Slide 1: Understanding Class Imbalance
Class imbalance occurs when the distribution of classes in a dataset is significantly skewed. This fundamental challenge in machine learning can severely impact model performance, particularly in critical applications like fraud detection or medical diagnosis where minority classes are often the most important.
import numpy as np
import pandas as pd
from sklearn.datasets import make_classification
# Generate imbalanced dataset
X, y = make_classification(n_samples=1000, n_classes=2, weights=[0.9, 0.1],
n_features=3, random_state=42)
# Display class distribution
unique, counts = np.unique(y, return_counts=True)
print("Class distribution:", dict(zip(unique, counts)))

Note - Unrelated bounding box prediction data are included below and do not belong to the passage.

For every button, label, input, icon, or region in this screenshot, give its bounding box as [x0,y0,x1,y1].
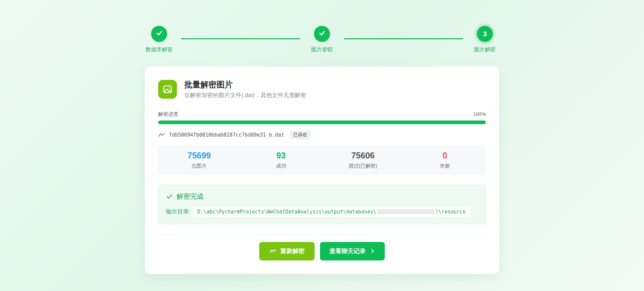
stepper-connector [344,38,463,39]
stepper: 数据库解密 图片密钥 3 图片解密 [145,26,499,53]
activity-icon [158,132,165,138]
step-number: 3 [483,30,487,38]
stat-value: 75699 [158,151,240,160]
output-path-row: 输出目录: D:\abc\PycharmProjects\WeChatDataA… [166,207,478,217]
card-title: 批量解密图片 [184,80,306,90]
step-done-circle [314,26,330,42]
step-label: 图片密钥 [311,46,333,53]
result-panel: 解密完成 输出目录: D:\abc\PycharmProjects\WeChat… [158,185,486,224]
activity-icon [269,248,277,254]
stat-value: 0 [404,151,486,160]
output-path-prefix: D:\abc\PycharmProjects\WeChatDataAnalysi… [197,209,376,215]
stat-success: 93 成功 [240,151,322,169]
stat-label: 成功 [240,163,322,169]
card-subtitle: 仅解密加密的图片文件(.dat)，其他文件无需解密 [184,91,306,99]
card-header: 批量解密图片 仅解密加密的图片文件(.dat)，其他文件无需解密 [158,80,486,99]
file-exists-badge: 已存在 [290,131,311,139]
check-icon [318,29,326,39]
step-image-decrypt: 3 图片解密 [470,26,499,53]
progress-label: 解密进度 [158,111,178,117]
redecrypt-button-label: 重新解密 [280,247,305,255]
stat-label: 总图片 [158,163,240,169]
progress-percent: 100% [473,111,486,117]
card-header-text: 批量解密图片 仅解密加密的图片文件(.dat)，其他文件无需解密 [184,80,306,99]
image-icon [158,80,177,99]
stepper-connector [181,38,300,39]
check-icon [155,29,163,39]
current-file-name: fdb50694fb0010bbab8187cc7bd09e31_b.dat [169,132,284,138]
progress-bar [158,120,486,124]
view-chat-history-button[interactable]: 查看聊天记录 [320,242,385,260]
divider [158,234,486,235]
chevron-right-icon [369,248,375,254]
action-buttons: 重新解密 查看聊天记录 [158,242,486,260]
step-database-decrypt: 数据库解密 [145,26,174,53]
stat-skipped: 75606 跳过(已解密) [322,151,404,169]
check-icon [166,193,173,200]
result-header: 解密完成 [166,192,478,201]
stat-label: 失败 [404,163,486,169]
step-image-key: 图片密钥 [308,26,336,53]
output-path-suffix: !\resource [435,209,466,215]
step-active-circle: 3 [477,26,493,42]
stat-failed: 0 失败 [404,151,486,169]
output-path-value: D:\abc\PycharmProjects\WeChatDataAnalysi… [193,207,470,217]
redacted-path-segment [377,209,435,214]
view-chat-history-button-label: 查看聊天记录 [329,247,366,255]
stats-panel: 75699 总图片 93 成功 75606 跳过(已解密) 0 失败 [158,145,486,175]
progress-header: 解密进度 100% [158,111,486,117]
stat-value: 93 [240,151,322,160]
output-dir-label: 输出目录: [166,208,190,215]
stat-label: 跳过(已解密) [322,163,404,169]
stat-total-images: 75699 总图片 [158,151,240,169]
page: 数据库解密 图片密钥 3 图片解密 [145,0,499,274]
step-label: 图片解密 [474,46,496,53]
step-done-circle [151,26,167,42]
redecrypt-button[interactable]: 重新解密 [259,242,315,260]
progress-bar-fill [158,120,486,124]
decrypt-card: 批量解密图片 仅解密加密的图片文件(.dat)，其他文件无需解密 解密进度 10… [145,66,499,274]
step-label: 数据库解密 [146,46,173,53]
current-file-row: fdb50694fb0010bbab8187cc7bd09e31_b.dat 已… [158,131,486,139]
stat-value: 75606 [322,151,404,160]
result-status: 解密完成 [177,192,203,201]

print("Imbalance ratio:", max(counts) / min(counts))
# Output:
# Class distribution: {0: 900, 1: 100}
# Imbalance ratio: 9.0
Slide 2: Random Oversampling Implementation
Random oversampling duplicates existing minority class samples to achieve balance. While simple, this technique requires careful implementation to avoid overfitting and ensure proper cross-validation splitting to prevent data leakage.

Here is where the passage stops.